Work to complete:
Copy, word for word, the lines of the entries below between the one with "EORA ハンド&ボディクリーム 370g (731, 757)" and the one with "夏デザイン更新！ (725, 1239)", inclusive, and leave out everything else.

Provided records:
# # # #
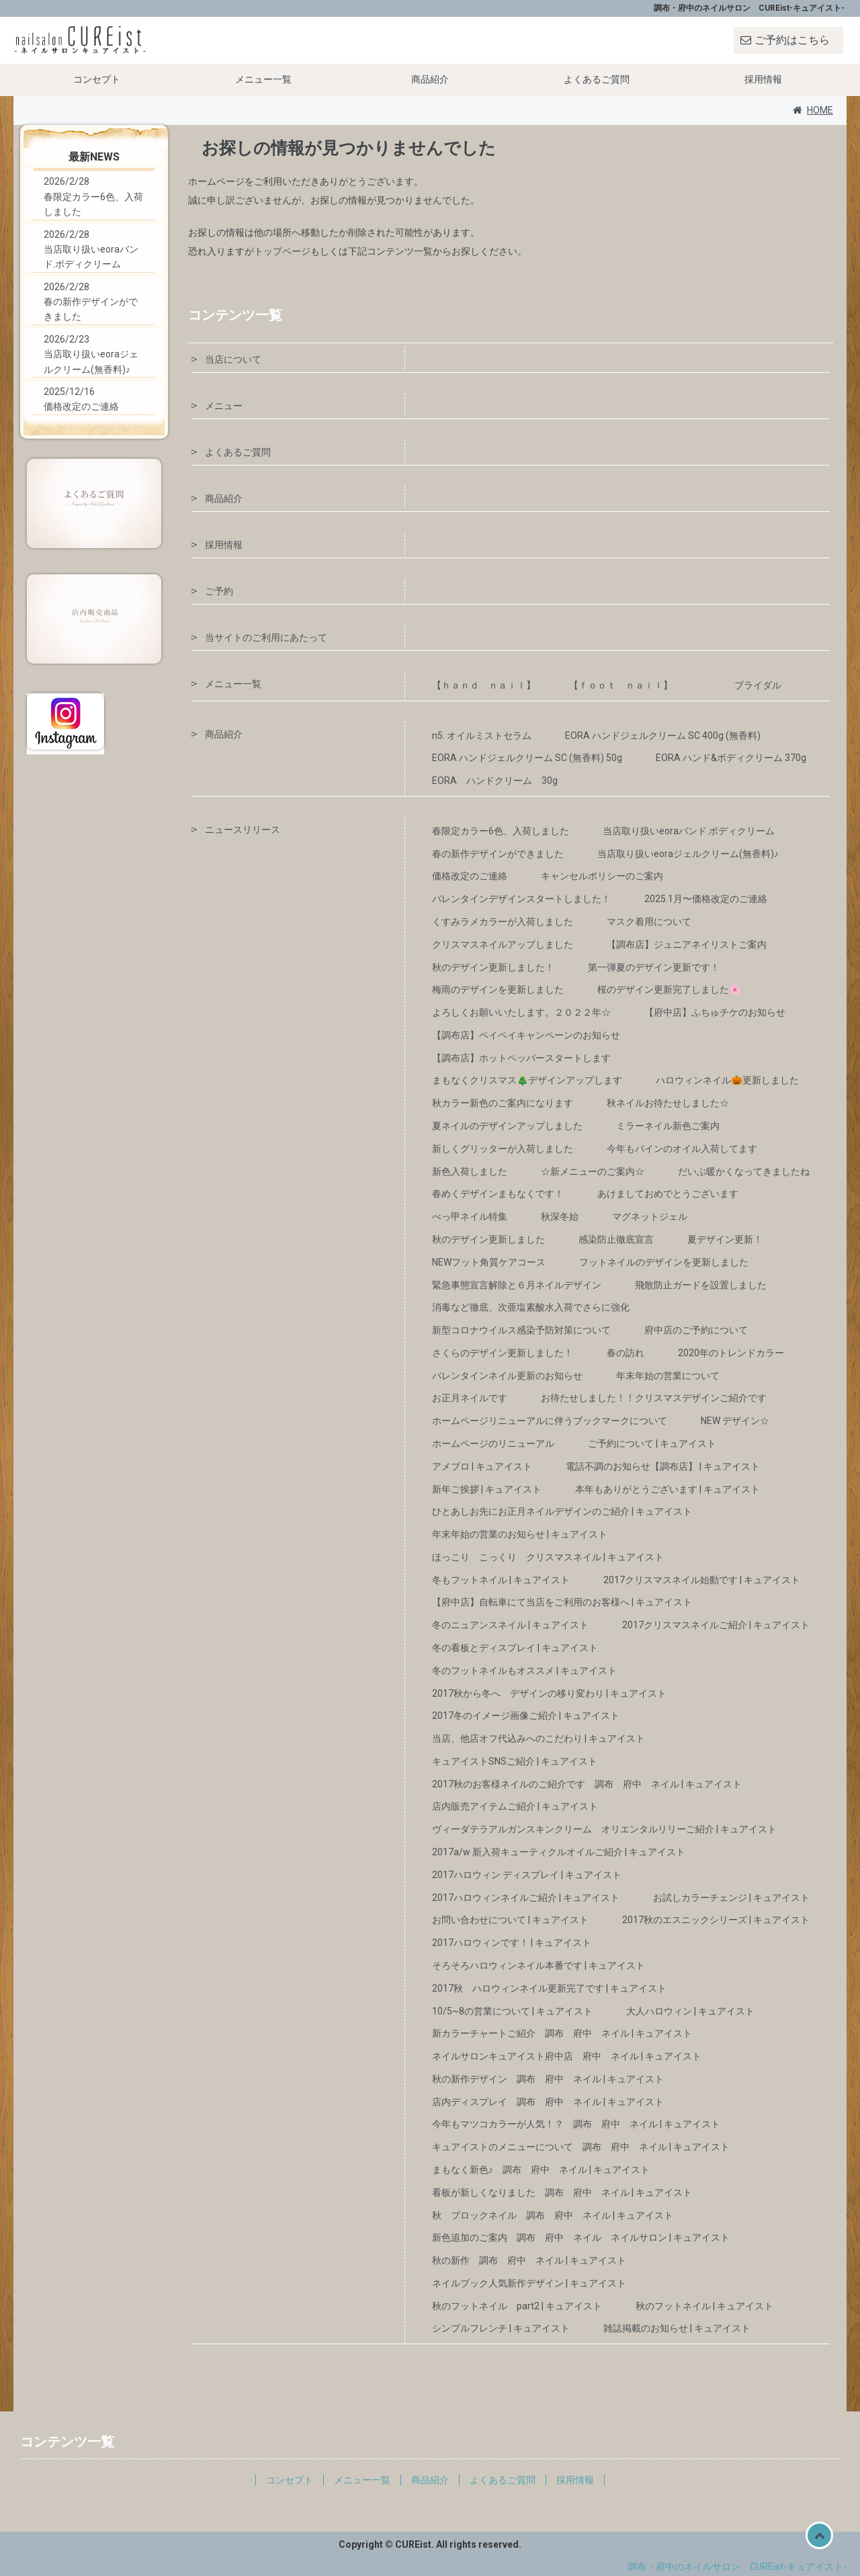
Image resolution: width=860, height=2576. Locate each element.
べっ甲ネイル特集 (469, 1216)
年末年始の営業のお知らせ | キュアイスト (519, 1534)
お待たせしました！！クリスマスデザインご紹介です (654, 1397)
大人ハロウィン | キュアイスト (690, 2011)
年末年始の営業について (668, 1375)
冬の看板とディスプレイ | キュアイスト (515, 1647)
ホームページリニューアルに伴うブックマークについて (549, 1420)
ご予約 (219, 591)
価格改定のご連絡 (469, 876)
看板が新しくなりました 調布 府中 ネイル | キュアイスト (562, 2192)
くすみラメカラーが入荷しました (502, 921)
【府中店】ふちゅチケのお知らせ (714, 1012)
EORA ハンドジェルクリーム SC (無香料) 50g (527, 757)
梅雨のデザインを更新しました (498, 989)
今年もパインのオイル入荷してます (682, 1148)
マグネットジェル (649, 1216)
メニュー (224, 405)
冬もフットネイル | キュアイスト (501, 1579)
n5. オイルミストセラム (481, 735)
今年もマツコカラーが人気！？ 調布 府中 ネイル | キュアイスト (576, 2124)
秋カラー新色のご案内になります (502, 1103)
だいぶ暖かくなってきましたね (744, 1171)
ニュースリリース (242, 829)
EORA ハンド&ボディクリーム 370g (731, 757)
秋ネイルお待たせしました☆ (668, 1103)
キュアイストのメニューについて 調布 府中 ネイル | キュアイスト (581, 2146)
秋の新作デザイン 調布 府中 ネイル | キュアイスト (548, 2079)
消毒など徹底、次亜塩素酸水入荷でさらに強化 (531, 1307)
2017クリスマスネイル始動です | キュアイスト (701, 1579)
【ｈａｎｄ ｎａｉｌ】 (483, 685)
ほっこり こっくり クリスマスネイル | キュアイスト (548, 1557)
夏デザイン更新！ (725, 1239)
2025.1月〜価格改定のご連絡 (705, 898)
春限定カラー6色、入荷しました (500, 831)
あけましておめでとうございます (667, 1193)
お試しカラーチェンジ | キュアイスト (731, 1897)
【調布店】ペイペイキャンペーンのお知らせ (526, 1035)
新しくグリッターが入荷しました (502, 1148)
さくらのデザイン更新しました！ (502, 1352)
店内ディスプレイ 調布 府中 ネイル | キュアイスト (548, 2101)
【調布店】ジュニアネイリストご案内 (687, 944)
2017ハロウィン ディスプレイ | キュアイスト (526, 1874)
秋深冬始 (559, 1216)
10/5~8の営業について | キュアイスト (512, 2011)
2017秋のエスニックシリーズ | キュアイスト (716, 1919)
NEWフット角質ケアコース (489, 1262)
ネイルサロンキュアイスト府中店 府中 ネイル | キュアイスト (566, 2056)
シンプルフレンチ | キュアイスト (501, 2328)
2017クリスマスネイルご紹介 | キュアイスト (716, 1624)
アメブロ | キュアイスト (482, 1466)
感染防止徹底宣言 (616, 1239)
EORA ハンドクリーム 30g (495, 780)
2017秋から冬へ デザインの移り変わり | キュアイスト (549, 1693)
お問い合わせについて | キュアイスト (510, 1919)
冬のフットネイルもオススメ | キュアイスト (524, 1670)
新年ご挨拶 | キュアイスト (487, 1489)
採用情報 (763, 79)
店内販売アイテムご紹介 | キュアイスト (515, 1806)
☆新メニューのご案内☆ (592, 1171)
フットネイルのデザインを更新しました (663, 1262)
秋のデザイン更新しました (488, 1239)
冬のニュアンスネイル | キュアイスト (510, 1624)
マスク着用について (649, 921)
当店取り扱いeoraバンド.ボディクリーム (689, 831)
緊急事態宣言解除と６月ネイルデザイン (516, 1285)
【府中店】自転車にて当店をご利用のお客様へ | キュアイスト (562, 1602)
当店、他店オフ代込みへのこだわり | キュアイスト (538, 1738)
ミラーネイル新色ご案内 (668, 1125)
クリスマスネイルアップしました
# # # #
Written reply:
EORA ハンド&ボディクリーム 370g (731, 757)
秋ネイルお待たせしました☆ (668, 1103)
キュアイストのメニューについて 調布 府中 ネイル | キュアイスト (581, 2146)
秋の新作デザイン 調布 府中 ネイル | キュアイスト (548, 2079)
消毒など徹底、次亜塩素酸水入荷でさらに強化 (531, 1307)
2017クリスマスネイル始動です | キュアイスト (701, 1579)
【ｈａｎｄ ｎａｉｌ】 (483, 685)
ほっこり こっくり クリスマスネイル | キュアイスト (548, 1557)
夏デザイン更新！ (725, 1239)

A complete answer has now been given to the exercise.